Verification Checklist

FAQ

How do I make Jira issue creation idempotent when the API is not?

Store a stable external identifier — the case id — in a Jira label or custom field, and search for it before every create. A hit updates the existing issue; a miss creates one and stamps the id. Because the API’s create endpoint always opens a new issue, this search-first pattern is what makes your integration idempotent, so redeliveries and retries converge on one issue rather than a pile of duplicates.

How do I stop two workers from both creating the issue?
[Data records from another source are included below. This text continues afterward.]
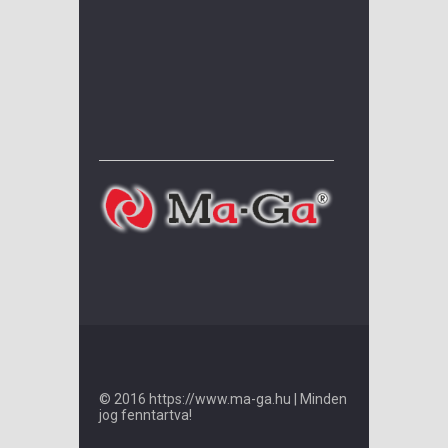
© 2016 https://www.ma-ga.hu | Minden
jog fenntartva!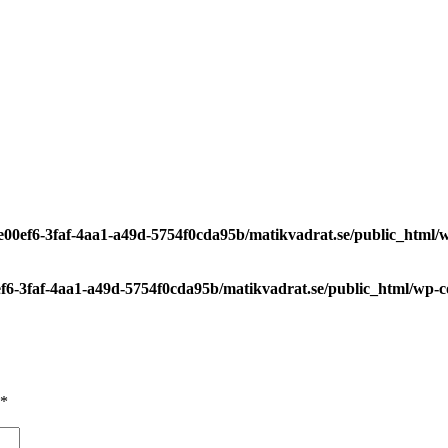
7e00ef6-3faf-4aa1-a49d-5754f0cda95b/matikvadrat.se/public_html
0ef6-3faf-4aa1-a49d-5754f0cda95b/matikvadrat.se/public_html/wp-
*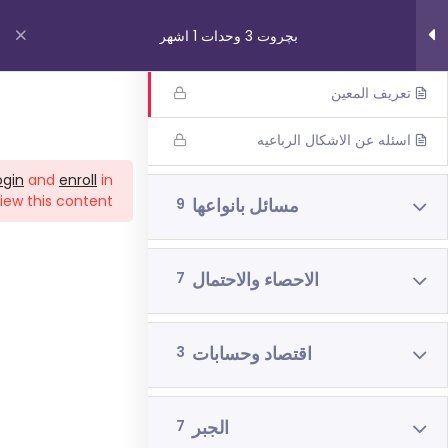
بچروت 3 وحدات 1 اشهر
تعريف شبه المنحرف
تعريف المعين
روابط مهمة
اسئله عن الاشكال الرباعيه
ogin
and
enroll
in
من نحن
iew this content!
مسائل بانواعها
9
اتصل بنا
_תנאי שימוש עברית
الاحصاء والاحتمال
7
شروط الاستخدام
دوراتنا
اقتصاد وحسابات
3
بچروت 3 وحدات 1 اشهر
الجبر
7
رياضيات 5 وحدات 3 اشهر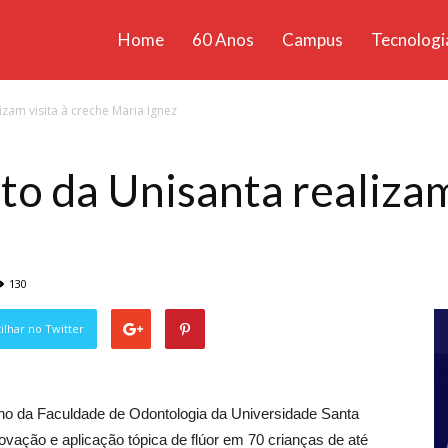
Home
60 Anos
Campus
Tecnologi
ícias
zam visita à creche Maria Ignez
santa
o da Unisanta realizam 
130
lhar no Twitter
o ano da Faculdade de Odontologia da Universidade Santa
ovação e aplicação tópica de flúor em 70 crianças de até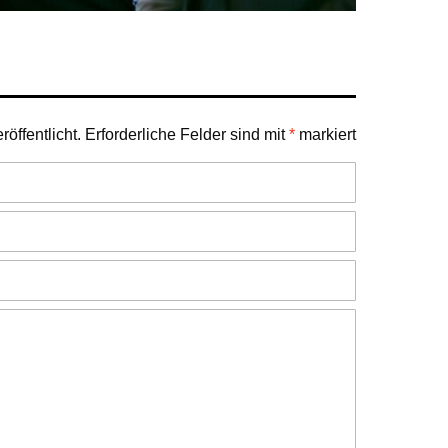
öffentlicht.
Erforderliche Felder sind mit
*
markiert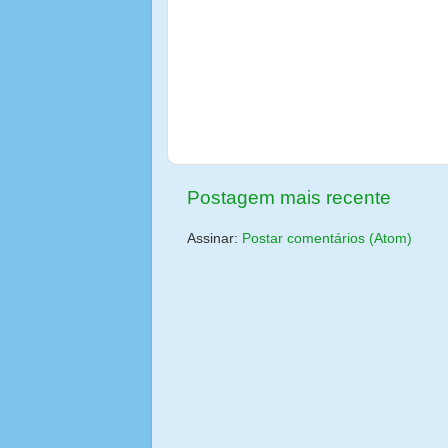
Postagem mais recente
Assinar:
Postar comentários (Atom)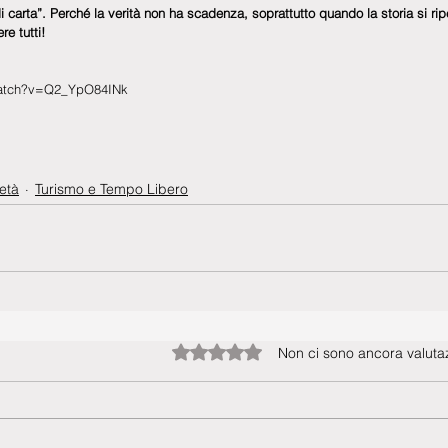
 di carta”. Perché la verità non ha scadenza, soprattutto quando la storia si rip
e tutti!
watch?v=Q2_YpO84INk
età
Turismo e Tempo Libero
Valutazione 0 stelle su 5.
Non ci sono ancora valutaz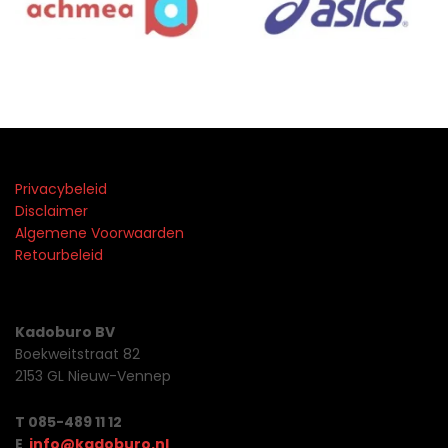
Privacybeleid
Disclaimer
Algemene Voorwaarden
Retourbeleid
Kadoburo BV
Boekweitstraat 82
2153 GL Nieuw-Vennep
T 085-489 11 12
E
info@kadoburo.nl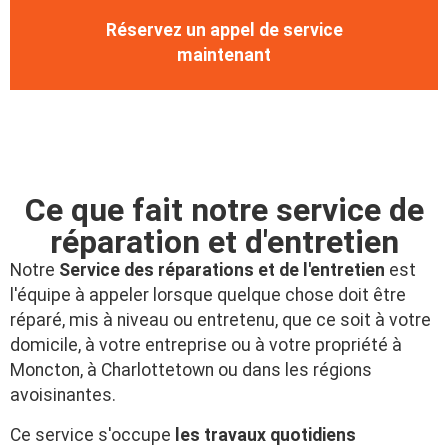
Réservez un appel de service
maintenant
Ce que fait notre service de
réparation et d'entretien
Notre
Service des réparations et de l'entretien
est
l'équipe à appeler lorsque quelque chose doit être
réparé, mis à niveau ou entretenu, que ce soit à votre
domicile, à votre entreprise ou à votre propriété à
Moncton, à Charlottetown ou dans les régions
avoisinantes.
Ce service s'occupe
les travaux quotidiens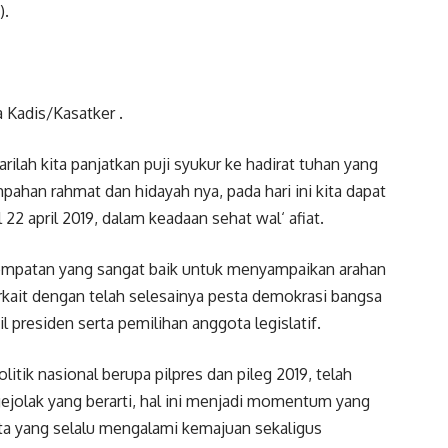
).
a Kadis/Kasatker .
lah kita panjatkan puji syukur ke hadirat tuhan yang
mpahan rahmat dan hidayah nya, pada hari ini kita dapat
22 april 2019, dalam keadaan sehat wal‘ afiat.
empatan yang sangat baik untuk menyampaikan arahan
rkait dengan telah selesainya pesta demokrasi bangsa
 presiden serta pemilihan anggota legislatif.
tik nasional berupa pilpres dan pileg 2019, telah
gejolak yang berarti, hal ini menjadi momentum yang
ita yang selalu mengalami kemajuan sekaligus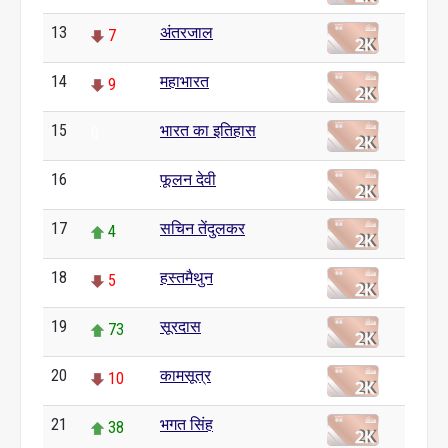
13
अंतरजाल
7
14
महाभारत
9
15
भारत का इतिहास
0
16
फूलन देवी
0
17
सचिन तेंदुलकर
4
18
हस्तमैथुन
5
19
सूरदास
73
20
कामसूत्र
10
21
भगत सिंह
38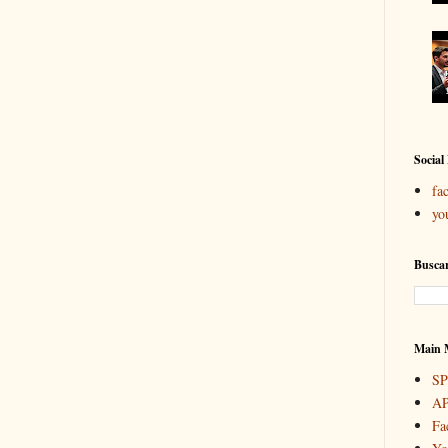
Social
fa
yo
Buscar
Main 
S
A
Fa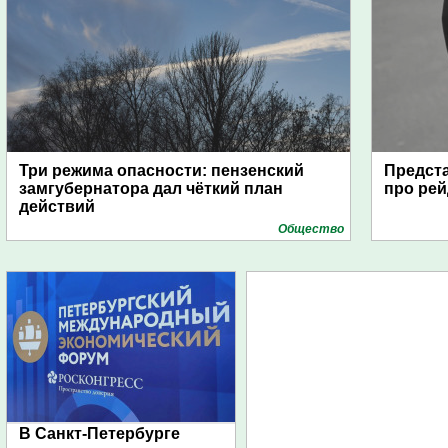
Три режима опасности: пензенский
Предста
замгубернатора дал чёткий план
про рей
действий
Общество
В Санкт-Петербурге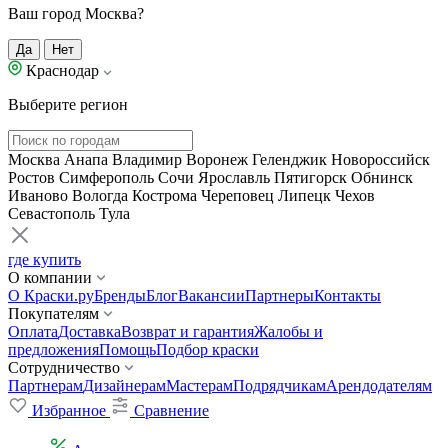
Ваш город Москва?
Да
Нет
Краснодар
Выберите регион
Москва
Анапа
Владимир
Воронеж
Геленджик
Новороссийск
Ростов
Симферополь
Сочи
Ярославль
Пятигорск
Обнинск
Иваново
Вологда
Кострома
Череповец
Липецк
Чехов
Севастополь
Тула
где купить
О компании
О Краски.ру
Бренды
Блог
Вакансии
Партнеры
Контакты
Покупателям
Оплата
Доставка
Возврат и гарантия
Жалобы и
предложения
Помощь
Подбор краски
Сотрудничество
Партнерам
Дизайнерам
Мастерам
Подрядчикам
Арендодателям
Избранное
Сравнение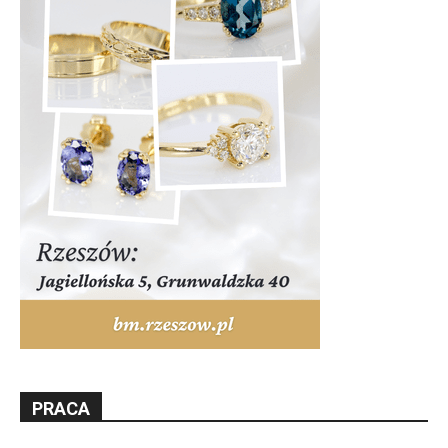
PRACA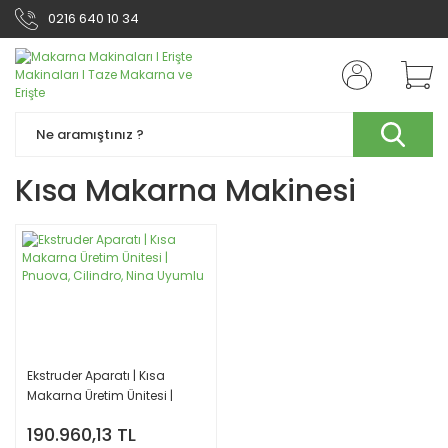
0216 640 10 34
Kısa Makarna Makinesi
Ekstruder Aparatı | Kısa
Makarna Üretim Ünitesi |
Pnuova, Cilindro, Nina
190.960,13 TL
Uyumlu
Guard the create with a local idempotency claim so exactly one worker proceeds to create while the other, having lost the claim, re-runs the JQL search and adopts the winner’s issue. Even if the claim store is briefly unavailable and a duplicate slips through, a reconciliation search that merges onto the older issue cleans it up. The search-first flow plus the claim closes the race window that a bare create-if-not-found leaves open.